*** Begin section ***
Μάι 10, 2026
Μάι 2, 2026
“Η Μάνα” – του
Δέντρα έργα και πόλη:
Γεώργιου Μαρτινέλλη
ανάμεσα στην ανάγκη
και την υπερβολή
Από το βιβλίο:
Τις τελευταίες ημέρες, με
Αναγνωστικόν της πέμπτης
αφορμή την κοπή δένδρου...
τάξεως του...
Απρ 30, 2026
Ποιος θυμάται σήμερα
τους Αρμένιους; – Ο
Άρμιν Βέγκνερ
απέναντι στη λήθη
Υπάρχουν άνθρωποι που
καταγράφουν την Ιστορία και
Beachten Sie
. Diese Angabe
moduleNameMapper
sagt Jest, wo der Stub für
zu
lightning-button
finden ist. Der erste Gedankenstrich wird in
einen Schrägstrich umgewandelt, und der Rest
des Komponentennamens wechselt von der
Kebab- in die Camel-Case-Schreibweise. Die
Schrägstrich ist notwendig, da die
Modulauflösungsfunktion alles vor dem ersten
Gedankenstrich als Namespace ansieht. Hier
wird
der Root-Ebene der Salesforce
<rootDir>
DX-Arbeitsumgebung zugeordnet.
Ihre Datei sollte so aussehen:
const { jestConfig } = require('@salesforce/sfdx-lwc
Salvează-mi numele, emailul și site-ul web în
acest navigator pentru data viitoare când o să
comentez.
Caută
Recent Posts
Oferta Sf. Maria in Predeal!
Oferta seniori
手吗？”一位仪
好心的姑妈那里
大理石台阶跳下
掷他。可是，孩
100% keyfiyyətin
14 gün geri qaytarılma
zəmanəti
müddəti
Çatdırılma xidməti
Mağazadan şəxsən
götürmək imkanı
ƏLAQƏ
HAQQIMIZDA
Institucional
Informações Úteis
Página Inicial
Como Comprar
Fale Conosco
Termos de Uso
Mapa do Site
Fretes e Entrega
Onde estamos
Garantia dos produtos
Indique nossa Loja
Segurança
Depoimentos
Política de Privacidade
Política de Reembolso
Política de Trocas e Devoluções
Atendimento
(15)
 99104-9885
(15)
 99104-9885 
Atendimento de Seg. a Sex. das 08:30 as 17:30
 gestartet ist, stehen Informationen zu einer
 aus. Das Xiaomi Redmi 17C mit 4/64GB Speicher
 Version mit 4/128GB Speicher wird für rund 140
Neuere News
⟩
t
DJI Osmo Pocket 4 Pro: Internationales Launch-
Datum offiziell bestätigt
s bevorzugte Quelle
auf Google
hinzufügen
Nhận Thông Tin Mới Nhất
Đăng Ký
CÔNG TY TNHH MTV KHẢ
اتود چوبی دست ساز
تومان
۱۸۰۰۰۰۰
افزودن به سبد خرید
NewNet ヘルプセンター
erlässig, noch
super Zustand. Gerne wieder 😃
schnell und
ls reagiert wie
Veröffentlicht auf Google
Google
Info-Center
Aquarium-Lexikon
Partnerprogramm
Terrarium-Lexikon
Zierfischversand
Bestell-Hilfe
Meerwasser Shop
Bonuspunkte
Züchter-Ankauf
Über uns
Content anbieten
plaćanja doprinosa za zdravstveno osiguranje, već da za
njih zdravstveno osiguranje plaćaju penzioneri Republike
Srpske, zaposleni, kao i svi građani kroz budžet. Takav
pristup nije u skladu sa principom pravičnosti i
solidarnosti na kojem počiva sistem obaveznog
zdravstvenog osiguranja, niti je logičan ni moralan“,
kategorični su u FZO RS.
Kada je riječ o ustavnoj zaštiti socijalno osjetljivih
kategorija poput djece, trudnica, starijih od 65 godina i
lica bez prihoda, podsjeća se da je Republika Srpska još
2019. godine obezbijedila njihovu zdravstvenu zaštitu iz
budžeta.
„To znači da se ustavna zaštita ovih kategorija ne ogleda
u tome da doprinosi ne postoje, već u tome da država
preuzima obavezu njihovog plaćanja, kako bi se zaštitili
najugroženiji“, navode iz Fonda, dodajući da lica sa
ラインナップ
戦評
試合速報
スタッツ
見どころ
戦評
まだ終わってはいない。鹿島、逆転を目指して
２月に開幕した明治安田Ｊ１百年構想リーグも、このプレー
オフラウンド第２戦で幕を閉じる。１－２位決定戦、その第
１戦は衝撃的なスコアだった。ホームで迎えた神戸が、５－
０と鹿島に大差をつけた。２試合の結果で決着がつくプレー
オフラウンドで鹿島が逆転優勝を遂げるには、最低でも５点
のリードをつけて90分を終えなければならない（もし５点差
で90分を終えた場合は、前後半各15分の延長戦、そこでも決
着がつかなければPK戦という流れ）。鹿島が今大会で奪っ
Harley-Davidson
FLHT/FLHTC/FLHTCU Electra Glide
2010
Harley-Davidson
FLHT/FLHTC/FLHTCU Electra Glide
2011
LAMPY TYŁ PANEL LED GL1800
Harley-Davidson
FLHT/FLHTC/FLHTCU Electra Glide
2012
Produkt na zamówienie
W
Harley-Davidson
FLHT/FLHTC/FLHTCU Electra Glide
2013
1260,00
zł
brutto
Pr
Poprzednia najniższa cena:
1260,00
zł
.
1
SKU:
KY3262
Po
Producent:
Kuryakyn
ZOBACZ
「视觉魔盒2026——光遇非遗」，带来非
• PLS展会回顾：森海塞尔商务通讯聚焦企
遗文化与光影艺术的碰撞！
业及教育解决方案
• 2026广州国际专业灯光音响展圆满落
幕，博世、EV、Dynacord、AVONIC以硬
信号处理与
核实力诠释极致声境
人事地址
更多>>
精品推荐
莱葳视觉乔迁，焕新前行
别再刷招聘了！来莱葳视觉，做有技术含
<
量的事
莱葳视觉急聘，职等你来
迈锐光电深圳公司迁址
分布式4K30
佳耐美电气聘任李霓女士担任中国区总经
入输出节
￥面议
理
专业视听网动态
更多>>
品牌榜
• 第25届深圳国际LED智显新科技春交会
*** End section ***
◆ ACTIVITY:
Nothing is to be left out; reproduce each record exactly.

◆ TASK SOLUTION:
Μάι 10, 2026
Μάι 2, 2026
“Η Μάνα” – του
Δέντρα έργα και πόλη:
Γεώργιου Μαρτινέλλη
ανάμεσα στην ανάγκη
και την υπερβολή
Από το βιβλίο:
Τις τελευταίες ημέρες, με
Αναγνωστικόν της πέμπτης
αφορμή την κοπή δένδρου...
τάξεως του...
Απρ 30, 2026
Ποιος θυμάται σήμερα
τους Αρμένιους; – Ο
Άρμιν Βέγκνερ
απέναντι στη λήθη
Υπάρχουν άνθρωποι που
καταγράφουν την Ιστορία και
Beachten Sie
. Diese Angabe
moduleNameMapper
sagt Jest, wo der Stub für
zu
lightning-button
finden ist. Der erste Gedankenstrich wird in
einen Schrägstrich umgewandelt, und der Rest
des Komponentennamens wechselt von der
Kebab- in die Camel-Case-Schreibweise. Die
Schrägstrich ist notwendig, da die
Modulauflösungsfunktion alles vor dem ersten
Gedankenstrich als Namespace ansieht. Hier
wird
der Root-Ebene der Salesforce
<rootDir>
DX-Arbeitsumgebung zugeordnet.
Ihre Datei sollte so aussehen:
const { jestConfig } = require('@salesforce/sfdx-lwc
Salvează-mi numele, emailul și site-ul web în
acest navigator pentru data viitoare când o să
comentez.
Caută
Recent Posts
Oferta Sf. Maria in Predeal!
Oferta seniori
手吗？”一位仪
好心的姑妈那里
大理石台阶跳下
掷他。可是，孩
100% keyfiyyətin
14 gün geri qaytarılma
zəmanəti
müddəti
Çatdırılma xidməti
Mağazadan şəxsən
götürmək imkanı
ƏLAQƏ
HAQQIMIZDA
Institucional
Informações Úteis
Página Inicial
Como Comprar
Fale Conosco
Termos de Uso
Mapa do Site
Fretes e Entrega
Onde estamos
Garantia dos produtos
Indique nossa Loja
Segurança
Depoimentos
Política de Privacidade
Política de Reembolso
Política de Trocas e Devoluções
Atendimento
(15)
 99104-9885
(15)
 99104-9885 
Atendimento de Seg. a Sex. das 08:30 as 17:30
 gestartet ist, stehen Informationen zu einer
 aus. Das Xiaomi Redmi 17C mit 4/64GB Speicher
 Version mit 4/128GB Speicher wird für rund 140
Neuere News
⟩
t
DJI Osmo Pocket 4 Pro: Internationales Launch-
Datum offiziell bestätigt
s bevorzugte Quelle
auf Google
hinzufügen
Nhận Thông Tin Mới Nhất
Đăng Ký
CÔNG TY TNHH MTV KHẢ
اتود چوبی دست ساز
تومان
۱۸۰۰۰۰۰
افزودن به سبد خرید
NewNet ヘルプセンター
erlässig, noch
super Zustand. Gerne wieder 😃
schnell und
ls reagiert wie
Veröffentlicht auf Google
Google
Info-Center
Aquarium-Lexikon
Partnerprogramm
Terrarium-Lexikon
Zierfischversand
Bestell-Hilfe
Meerwasser Shop
Bonuspunkte
Züchter-Ankauf
Über uns
Content anbieten
plaćanja doprinosa za zdravstveno osiguranje, već da za
njih zdravstveno osiguranje plaćaju penzioneri Republike
Srpske, zaposleni, kao i svi građani kroz budžet. Takav
pristup nije u skladu sa principom pravičnosti i
solidarnosti na kojem počiva sistem obaveznog
zdravstvenog osiguranja, niti je logičan ni moralan“,
kategorični su u FZO RS.
Kada je riječ o ustavnoj zaštiti socijalno osjetljivih
kategorija poput djece, trudnica, starijih od 65 godina i
lica bez prihoda, podsjeća se da je Republika Srpska još
2019. godine obezbijedila njihovu zdravstvenu zaštitu iz
budžeta.
„To znači da se ustavna zaštita ovih kategorija ne ogleda
u tome da doprinosi ne postoje, već u tome da država
preuzima obavezu njihovog plaćanja, kako bi se zaštitili
najugroženiji“, navode iz Fonda, dodajući da lica sa
ラインナップ
戦評
試合速報
スタッツ
見どころ
戦評
まだ終わってはいない。鹿島、逆転を目指して
２月に開幕した明治安田Ｊ１百年構想リーグも、このプレー
オフラウンド第２戦で幕を閉じる。１－２位決定戦、その第
１戦は衝撃的なスコアだった。ホームで迎えた神戸が、５－
０と鹿島に大差をつけた。２試合の結果で決着がつくプレー
オフラウンドで鹿島が逆転優勝を遂げるには、最低でも５点
のリードをつけて90分を終えなければならない（もし５点差
で90分を終えた場合は、前後半各15分の延長戦、そこでも決
着がつかなければPK戦という流れ）。鹿島が今大会で奪っ
Harley-Davidson
FLHT/FLHTC/FLHTCU Electra Glide
2010
Harley-Davidson
FLHT/FLHTC/FLHTCU Electra Glide
2011
LAMPY TYŁ PANEL LED GL1800
Harley-Davidson
FLHT/FLHTC/FLHTCU Electra Glide
2012
Produkt na zamówienie
W
Harley-Davidson
FLHT/FLHTC/FLHTCU Electra Glide
2013
1260,00
zł
brutto
Pr
Poprzednia najniższa cena:
1260,00
zł
.
1
SKU:
KY3262
Po
Producent:
Kuryakyn
ZOBACZ
「视觉魔盒2026——光遇非遗」，带来非
• PLS展会回顾：森海塞尔商务通讯聚焦企
遗文化与光影艺术的碰撞！
业及教育解决方案
• 2026广州国际专业灯光音响展圆满落
幕，博世、EV、Dynacord、AVONIC以硬
信号处理与
核实力诠释极致声境
人事地址
更多>>
精品推荐
莱葳视觉乔迁，焕新前行
别再刷招聘了！来莱葳视觉，做有技术含
<
量的事
莱葳视觉急聘，职等你来
迈锐光电深圳公司迁址
分布式4K30
佳耐美电气聘任李霓女士担任中国区总经
入输出节
￥面议
理
专业视听网动态
更多>>
品牌榜
• 第25届深圳国际LED智显新科技春交会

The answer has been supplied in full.